Fino a poche settimane fa, quando il virus faceva minacciosamente e silenziosamente ingresso in Europa, la fazione nazionalista già puntava il dito sui migranti, per paura delle malattie “trasportate” sui barconi. A tal proposito, già nel 2019 l’Oms e l’Inmp redassero un rapporto pubblico che dimostrava come l’insieme dei migranti in Europa (rappresentante solo il 10% della popolazione continentale) raramente possa trasmettere malattie alla popolazione del paese ospitante. Addirittura, si spiega, sono i migranti stessi, una volta arrivati, ad essere più soggetti a contrarre malattie a causa del cambiamento di vita, abitudini e ambiente. Ad ogni modo, nella nuova era del Covid-19 ci ritroviamo con un’Europa ampiamente infetta e un’Africa (sorprendentemente?) agli inizi del contagio.

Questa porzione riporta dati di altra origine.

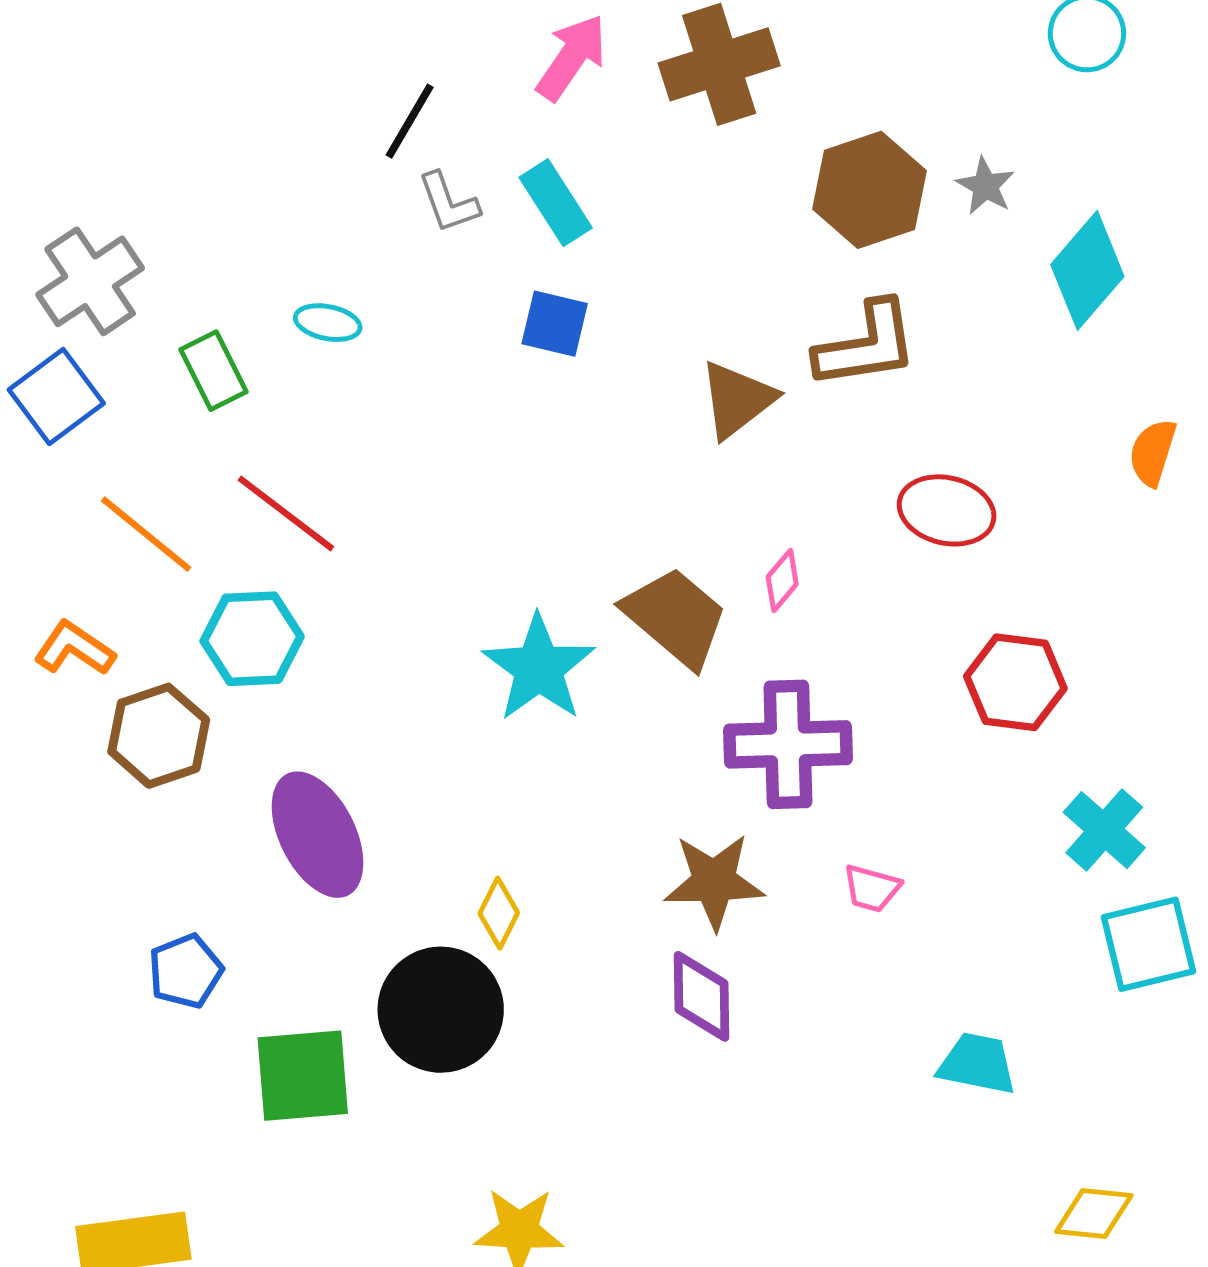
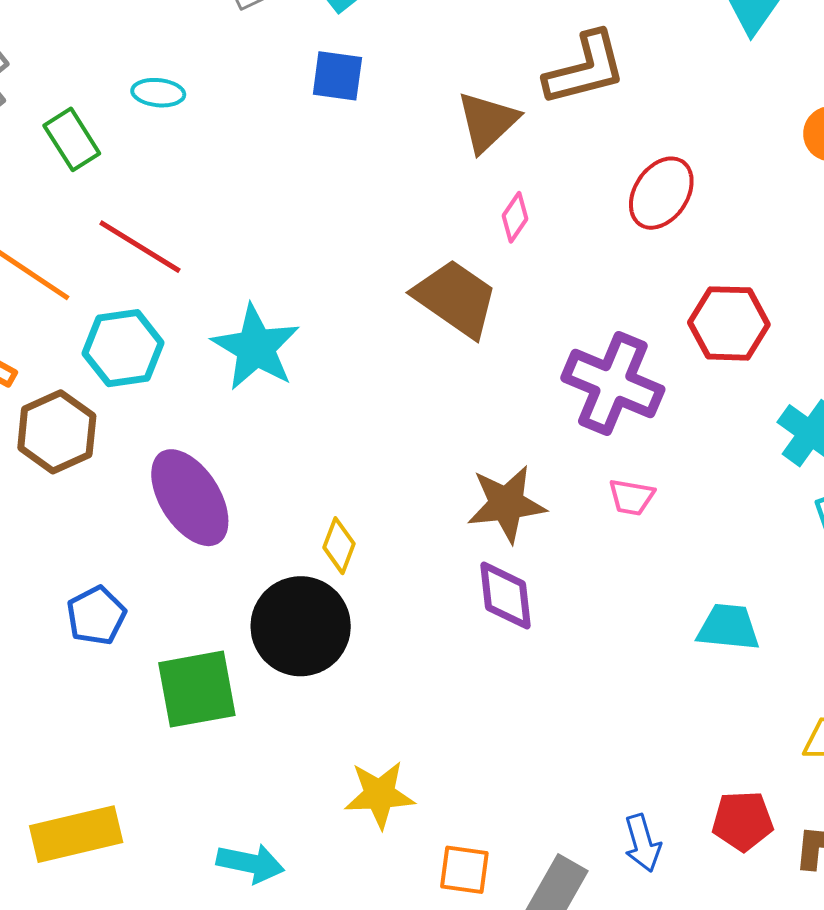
red ellipse: (947, 510) -> (661, 193), turned -64
pink diamond: (782, 581) -> (515, 217), moved
cyan star: (539, 668) -> (256, 347), moved
purple cross: (788, 744) -> (613, 384), moved, turned 30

Se questo stato delle cose è dovuto al caso oppure al fatto che il Covid-19 sia un “virus borghese” che attecchisce nei paesi più sviluppati e con un certo tipo di ambiente/clima, è e sarà oggetto di studio per la ricerca. Rimane il fatto che i dati dicono che all’inizio della pandemia l’Africa – dalla cui costa settentrionale sono continuati ad arrivare diversi barconi e 13 paesi della quale, si conta, sono in stretti rapporti economici con la Cina – non era infetta e che il “paziente zero” non era (e non è) da ricercare in un migrante africano.

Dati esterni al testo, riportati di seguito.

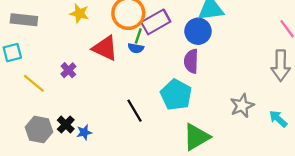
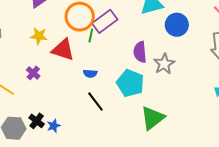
yellow star: (79, 13) -> (39, 36), moved
blue circle: (198, 31) -> (177, 25), moved
blue semicircle: (136, 48) -> (90, 73), moved
gray star: (242, 106) -> (164, 64), moved

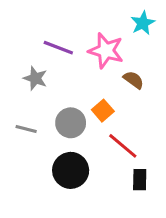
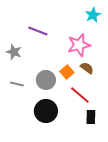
pink star: (106, 51) -> (79, 45), moved, turned -30
gray star: (35, 78) -> (14, 52), moved
brown semicircle: (134, 80) -> (87, 68), moved

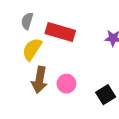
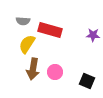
gray semicircle: (27, 21) -> (23, 21), turned -104
black square: (106, 95) -> (87, 81), turned -35

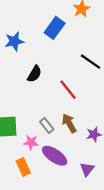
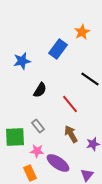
gray rectangle: (47, 125) -> (38, 126), moved

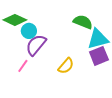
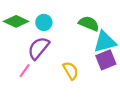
cyan circle: (29, 31) -> (44, 22), moved
yellow semicircle: (66, 66) -> (71, 71), turned -72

È vero, il virus è partito dalla Cina, ma non si sa chiaramente nemmeno come esso abbia fatto ad arrivare da lì in Europa. Neppure i cinesi residenti in Europa, vittime di diversi casi di razzismo, sarebbero da incolpare per la diffusione del Covid-19 (basti pensare a Prato che, con una comunità cinese molto significativa al suo interno, rimane tra le città toscane con più basso numero di contagi). Insomma, è dura (per alcuni) guardarsi nei nostri “occhi europei” e ammettere che gli untori, per quanto ne sappiamo, siamo noi.

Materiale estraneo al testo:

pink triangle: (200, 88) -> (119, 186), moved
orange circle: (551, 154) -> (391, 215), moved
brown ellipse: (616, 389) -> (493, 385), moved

Ma, tornando all’Africa, la Covid-19 Map della Johns Hopkins dimostra che, ad oggi, nessuno stato africano (ad eccezione del Sudafrica) supera i 1.000 contagiati (Marocco, Algeria ed Egitto si stanno avvicinando al primo migliaio). Si potrà ribattere che la situazione economica, sanitaria e politica di molte nazioni africane non può garantire un controllo e una registrazione dei contagiati paragonabile ai servizi dei paesi europei.

Tuttavia, se l’Africa avesse uno stato pandemico come il nostro, la notizia (nonché la situazione) non passerebbe inosservata e come i loro numeri potrebbero essere “falsati” così sappiamo che i nostri (a quanto ci dicono i virologi esperti) potrebbero essere almeno cinque volte più alti. Sappiamo, inoltre, che il primo contagiato (a metà febbraio) era uno straniero di 33 anni in Egitto e che diversi dei successivi casi registrati in Africa sono individui arrivati dall’appestata Europa.

L’Africa sta iniziando solo ora ad affrontare un virus che, a giudicare da quello che sta facendo a noi europei (“i più tecnicamente assistiti” direbbe Umberto Galimberti), potrebbe rappresentare una tragedia devastante. Burkina Faso, Sierra Leone e Congo sono solo alcuni dei paesi più a rischio, a causa delle loro già drammatiche condizioni socio-sanitarie.

Se in Europa e negli Stati Uniti già parliamo di strage, immaginiamoci quale potrebbe essere il destino di un continente che per anni è stato dilaniato da guerre interne e che, dall’uomo bianco, è stato più sfruttato che assistito. Questa volta sarà davvero il caso di “aiutarli a casa loro”, ma in grandi numeri e a fatti, non a parole o per indifferenza.